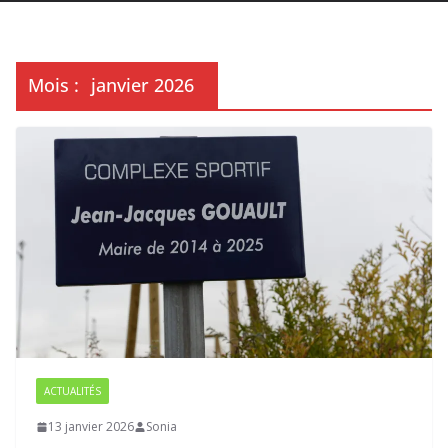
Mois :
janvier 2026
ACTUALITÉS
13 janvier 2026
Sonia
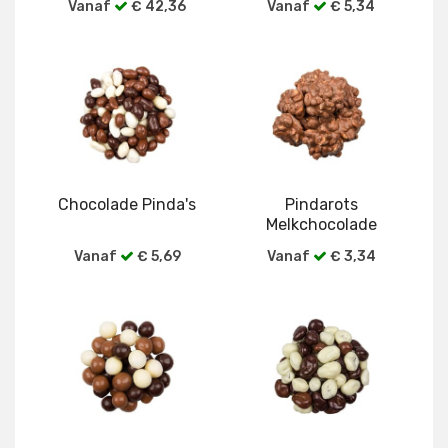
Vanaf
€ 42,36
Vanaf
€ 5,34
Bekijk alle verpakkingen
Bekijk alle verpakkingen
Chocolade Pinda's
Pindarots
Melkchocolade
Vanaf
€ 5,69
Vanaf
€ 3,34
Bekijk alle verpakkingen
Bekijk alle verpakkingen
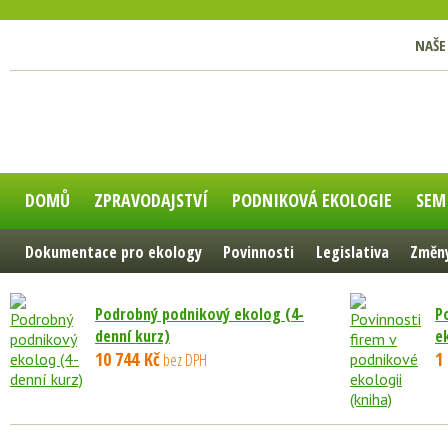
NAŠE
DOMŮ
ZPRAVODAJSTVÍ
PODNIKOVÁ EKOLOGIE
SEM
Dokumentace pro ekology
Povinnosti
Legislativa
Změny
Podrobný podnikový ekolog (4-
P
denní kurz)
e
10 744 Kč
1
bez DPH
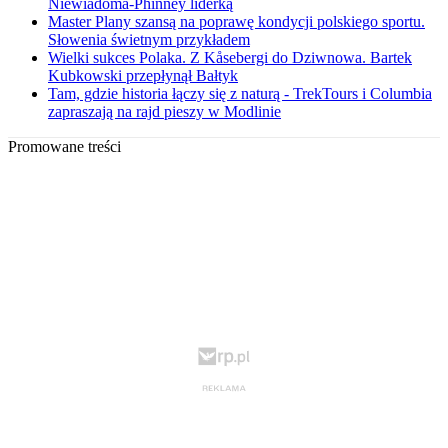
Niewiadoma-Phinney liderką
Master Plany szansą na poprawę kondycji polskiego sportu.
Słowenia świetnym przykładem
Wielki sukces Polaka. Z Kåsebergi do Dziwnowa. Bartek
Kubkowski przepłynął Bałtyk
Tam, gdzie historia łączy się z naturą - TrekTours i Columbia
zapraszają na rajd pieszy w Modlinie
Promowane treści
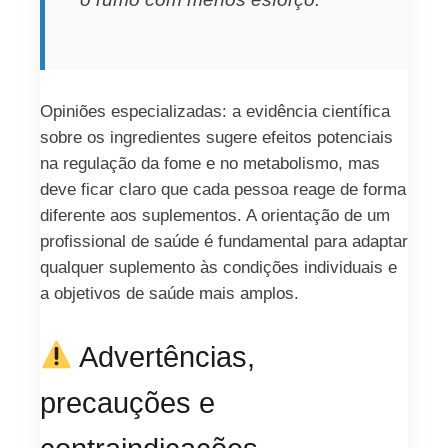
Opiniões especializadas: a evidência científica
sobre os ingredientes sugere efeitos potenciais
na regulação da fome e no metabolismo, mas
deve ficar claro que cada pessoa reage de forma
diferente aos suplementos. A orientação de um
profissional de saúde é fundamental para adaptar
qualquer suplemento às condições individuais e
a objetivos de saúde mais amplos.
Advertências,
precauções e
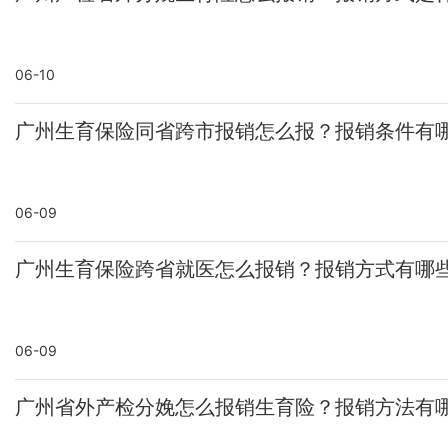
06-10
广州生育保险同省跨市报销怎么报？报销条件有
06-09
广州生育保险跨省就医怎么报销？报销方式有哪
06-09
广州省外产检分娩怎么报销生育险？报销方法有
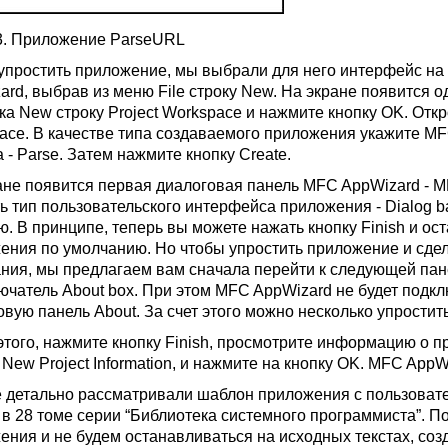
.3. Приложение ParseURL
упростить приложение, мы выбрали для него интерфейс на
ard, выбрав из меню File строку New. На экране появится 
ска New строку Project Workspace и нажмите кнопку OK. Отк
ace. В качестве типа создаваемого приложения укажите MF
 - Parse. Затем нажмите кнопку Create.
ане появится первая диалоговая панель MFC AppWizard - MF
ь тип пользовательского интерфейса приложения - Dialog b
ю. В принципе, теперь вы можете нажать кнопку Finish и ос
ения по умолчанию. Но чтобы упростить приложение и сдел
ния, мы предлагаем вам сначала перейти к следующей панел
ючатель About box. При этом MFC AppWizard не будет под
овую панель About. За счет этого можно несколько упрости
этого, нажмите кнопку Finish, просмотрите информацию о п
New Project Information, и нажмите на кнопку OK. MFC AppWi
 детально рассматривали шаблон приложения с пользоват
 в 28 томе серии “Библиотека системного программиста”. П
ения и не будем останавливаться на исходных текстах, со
...
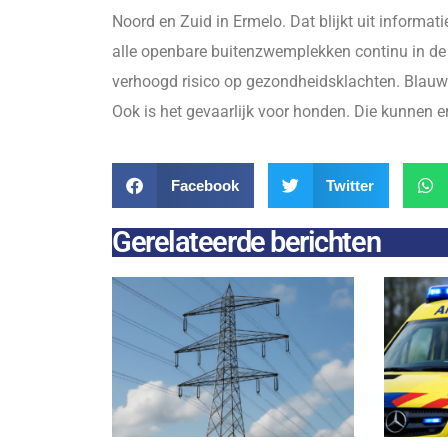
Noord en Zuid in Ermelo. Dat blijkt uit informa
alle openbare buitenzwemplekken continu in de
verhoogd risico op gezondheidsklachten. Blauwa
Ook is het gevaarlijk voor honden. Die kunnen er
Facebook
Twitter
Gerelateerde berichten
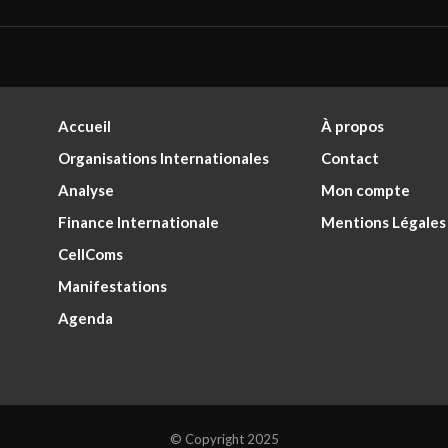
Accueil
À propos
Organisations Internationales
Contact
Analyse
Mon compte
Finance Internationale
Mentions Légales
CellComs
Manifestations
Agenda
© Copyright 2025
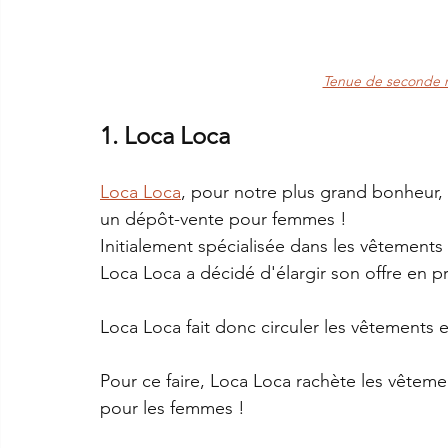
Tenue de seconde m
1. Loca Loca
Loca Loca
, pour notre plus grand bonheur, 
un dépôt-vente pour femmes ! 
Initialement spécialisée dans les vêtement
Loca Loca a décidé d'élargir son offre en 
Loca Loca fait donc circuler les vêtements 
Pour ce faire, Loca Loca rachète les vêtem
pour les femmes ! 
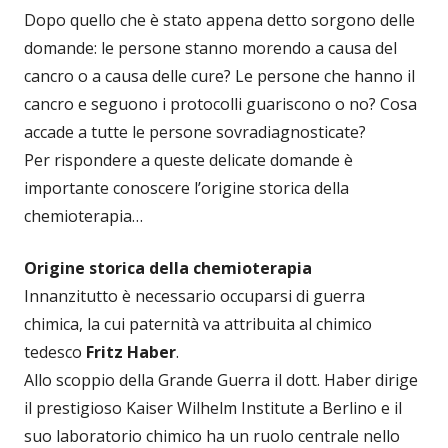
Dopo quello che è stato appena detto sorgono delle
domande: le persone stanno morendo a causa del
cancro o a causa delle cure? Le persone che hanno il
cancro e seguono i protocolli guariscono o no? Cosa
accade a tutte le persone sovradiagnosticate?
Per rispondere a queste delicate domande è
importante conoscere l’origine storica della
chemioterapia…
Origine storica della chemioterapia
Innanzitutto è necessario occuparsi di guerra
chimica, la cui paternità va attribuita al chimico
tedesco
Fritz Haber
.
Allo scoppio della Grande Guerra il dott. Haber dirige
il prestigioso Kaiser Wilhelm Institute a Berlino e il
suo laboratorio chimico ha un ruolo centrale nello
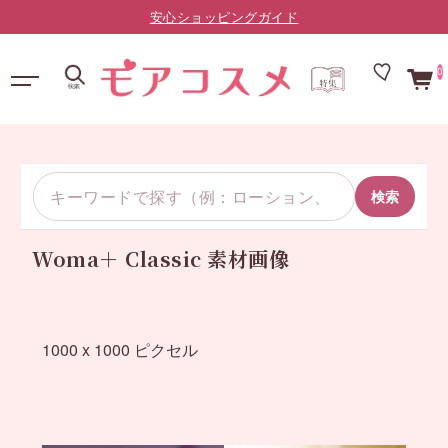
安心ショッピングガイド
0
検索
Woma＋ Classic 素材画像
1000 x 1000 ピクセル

[Requirement] Please give an exact copy of the lines above, beginning with the line containing "安心ショッピングガイド" and running through the line containing "1000 x 1000 ピクセル", and of no other lines.

[Written reply]
安心ショッピングガイド
0
検索
Woma＋ Classic 素材画像
1000 x 1000 ピクセル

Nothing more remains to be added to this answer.